• **Available records**:
━━━━━━

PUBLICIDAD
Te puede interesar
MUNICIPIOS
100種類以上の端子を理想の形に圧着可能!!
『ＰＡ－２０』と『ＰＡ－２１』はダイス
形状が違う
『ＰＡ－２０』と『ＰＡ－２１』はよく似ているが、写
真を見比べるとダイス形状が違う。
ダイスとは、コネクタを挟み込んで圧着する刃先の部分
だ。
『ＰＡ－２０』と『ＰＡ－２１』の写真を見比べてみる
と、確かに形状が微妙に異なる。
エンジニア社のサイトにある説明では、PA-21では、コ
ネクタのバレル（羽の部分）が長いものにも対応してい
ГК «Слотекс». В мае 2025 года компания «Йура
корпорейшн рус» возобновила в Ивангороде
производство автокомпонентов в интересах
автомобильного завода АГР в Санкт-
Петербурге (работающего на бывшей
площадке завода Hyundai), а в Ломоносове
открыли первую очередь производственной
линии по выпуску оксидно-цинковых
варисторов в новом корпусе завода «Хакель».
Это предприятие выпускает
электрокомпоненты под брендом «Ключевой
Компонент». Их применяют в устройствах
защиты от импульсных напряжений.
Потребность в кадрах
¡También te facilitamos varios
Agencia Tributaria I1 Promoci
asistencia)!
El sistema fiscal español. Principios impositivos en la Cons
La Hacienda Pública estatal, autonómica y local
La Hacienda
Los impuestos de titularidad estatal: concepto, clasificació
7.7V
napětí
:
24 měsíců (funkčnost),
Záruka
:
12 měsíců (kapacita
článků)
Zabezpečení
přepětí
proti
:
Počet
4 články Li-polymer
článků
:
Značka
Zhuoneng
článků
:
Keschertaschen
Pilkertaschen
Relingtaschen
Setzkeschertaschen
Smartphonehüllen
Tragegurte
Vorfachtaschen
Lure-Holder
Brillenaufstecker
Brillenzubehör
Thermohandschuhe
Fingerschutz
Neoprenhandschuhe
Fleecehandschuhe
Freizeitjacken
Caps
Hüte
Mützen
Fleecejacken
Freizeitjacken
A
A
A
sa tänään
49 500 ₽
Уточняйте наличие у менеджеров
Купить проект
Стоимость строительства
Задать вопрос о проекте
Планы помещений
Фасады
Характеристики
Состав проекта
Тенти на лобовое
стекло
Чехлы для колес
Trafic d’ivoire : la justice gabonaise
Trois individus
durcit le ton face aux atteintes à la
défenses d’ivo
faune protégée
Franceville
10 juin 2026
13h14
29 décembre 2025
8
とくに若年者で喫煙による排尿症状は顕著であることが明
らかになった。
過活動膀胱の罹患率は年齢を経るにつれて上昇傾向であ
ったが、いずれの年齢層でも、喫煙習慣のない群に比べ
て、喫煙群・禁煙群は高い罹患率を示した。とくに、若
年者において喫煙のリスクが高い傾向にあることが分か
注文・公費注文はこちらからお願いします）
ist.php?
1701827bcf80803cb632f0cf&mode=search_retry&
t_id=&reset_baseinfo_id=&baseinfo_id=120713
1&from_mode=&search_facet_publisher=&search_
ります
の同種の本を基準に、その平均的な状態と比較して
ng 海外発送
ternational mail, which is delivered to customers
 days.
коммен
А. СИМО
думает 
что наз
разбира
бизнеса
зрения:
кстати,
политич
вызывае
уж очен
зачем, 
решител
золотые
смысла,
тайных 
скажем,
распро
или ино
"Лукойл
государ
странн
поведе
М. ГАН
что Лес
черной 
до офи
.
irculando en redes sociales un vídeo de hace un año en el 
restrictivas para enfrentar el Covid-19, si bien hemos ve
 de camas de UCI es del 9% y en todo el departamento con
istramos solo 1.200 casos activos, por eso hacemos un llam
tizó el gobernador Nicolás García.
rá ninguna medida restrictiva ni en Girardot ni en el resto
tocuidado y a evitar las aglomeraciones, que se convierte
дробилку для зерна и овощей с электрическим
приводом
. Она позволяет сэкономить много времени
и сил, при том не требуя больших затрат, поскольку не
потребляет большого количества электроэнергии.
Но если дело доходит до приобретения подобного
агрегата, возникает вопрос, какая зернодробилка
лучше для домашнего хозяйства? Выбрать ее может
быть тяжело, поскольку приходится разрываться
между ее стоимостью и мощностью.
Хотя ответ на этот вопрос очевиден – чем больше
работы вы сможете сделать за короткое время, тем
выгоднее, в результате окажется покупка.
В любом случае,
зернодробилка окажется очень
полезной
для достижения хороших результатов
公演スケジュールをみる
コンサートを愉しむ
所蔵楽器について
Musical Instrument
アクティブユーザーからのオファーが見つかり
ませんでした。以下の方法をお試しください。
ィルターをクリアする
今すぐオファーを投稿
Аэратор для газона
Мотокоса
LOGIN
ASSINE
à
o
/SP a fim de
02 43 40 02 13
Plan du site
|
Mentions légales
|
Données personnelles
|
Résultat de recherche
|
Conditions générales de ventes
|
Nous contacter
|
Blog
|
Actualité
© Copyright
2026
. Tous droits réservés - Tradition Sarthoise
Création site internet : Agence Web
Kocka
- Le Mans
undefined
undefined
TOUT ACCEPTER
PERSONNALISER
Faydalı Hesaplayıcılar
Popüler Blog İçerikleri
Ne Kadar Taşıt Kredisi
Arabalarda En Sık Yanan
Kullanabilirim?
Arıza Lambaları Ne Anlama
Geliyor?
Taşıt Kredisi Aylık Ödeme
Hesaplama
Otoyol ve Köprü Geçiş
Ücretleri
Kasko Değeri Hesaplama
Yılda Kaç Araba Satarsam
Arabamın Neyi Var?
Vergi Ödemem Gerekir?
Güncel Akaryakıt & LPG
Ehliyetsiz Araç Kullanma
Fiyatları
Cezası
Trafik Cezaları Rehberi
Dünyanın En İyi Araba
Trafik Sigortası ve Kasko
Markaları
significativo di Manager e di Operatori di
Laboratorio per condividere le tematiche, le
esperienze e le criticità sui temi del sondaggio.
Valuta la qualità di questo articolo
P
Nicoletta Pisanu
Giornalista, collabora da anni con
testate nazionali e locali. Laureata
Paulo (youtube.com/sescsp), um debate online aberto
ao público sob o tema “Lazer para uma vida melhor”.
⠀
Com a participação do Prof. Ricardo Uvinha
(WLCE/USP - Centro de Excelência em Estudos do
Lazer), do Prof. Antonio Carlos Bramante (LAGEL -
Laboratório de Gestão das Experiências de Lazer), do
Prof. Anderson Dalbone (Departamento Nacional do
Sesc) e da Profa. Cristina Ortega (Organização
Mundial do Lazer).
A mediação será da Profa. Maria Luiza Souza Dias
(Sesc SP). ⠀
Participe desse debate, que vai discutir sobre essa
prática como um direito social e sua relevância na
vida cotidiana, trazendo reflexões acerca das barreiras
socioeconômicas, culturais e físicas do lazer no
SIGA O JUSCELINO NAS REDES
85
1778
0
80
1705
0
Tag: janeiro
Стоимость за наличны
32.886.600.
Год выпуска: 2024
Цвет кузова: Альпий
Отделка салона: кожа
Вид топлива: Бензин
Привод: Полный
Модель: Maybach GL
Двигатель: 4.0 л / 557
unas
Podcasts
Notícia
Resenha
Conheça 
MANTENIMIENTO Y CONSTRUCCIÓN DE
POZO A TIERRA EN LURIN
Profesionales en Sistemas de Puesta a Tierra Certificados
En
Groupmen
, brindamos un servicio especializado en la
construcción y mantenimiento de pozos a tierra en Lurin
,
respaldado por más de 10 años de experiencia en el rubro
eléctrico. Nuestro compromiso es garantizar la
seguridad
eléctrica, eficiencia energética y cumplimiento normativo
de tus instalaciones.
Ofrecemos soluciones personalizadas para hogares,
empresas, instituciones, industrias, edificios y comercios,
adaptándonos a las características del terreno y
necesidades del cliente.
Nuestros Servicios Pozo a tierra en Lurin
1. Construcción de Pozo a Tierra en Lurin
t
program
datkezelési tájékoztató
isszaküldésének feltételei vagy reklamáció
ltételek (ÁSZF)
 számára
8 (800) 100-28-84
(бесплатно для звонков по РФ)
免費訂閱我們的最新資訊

━━━━━━

• **What is needed**: Apply a filter for "поскольку" to the entries and show each line that passes.

• **Problem solution**:
и сил, при том не требуя больших затрат, поскольку не
быть тяжело, поскольку приходится разрываться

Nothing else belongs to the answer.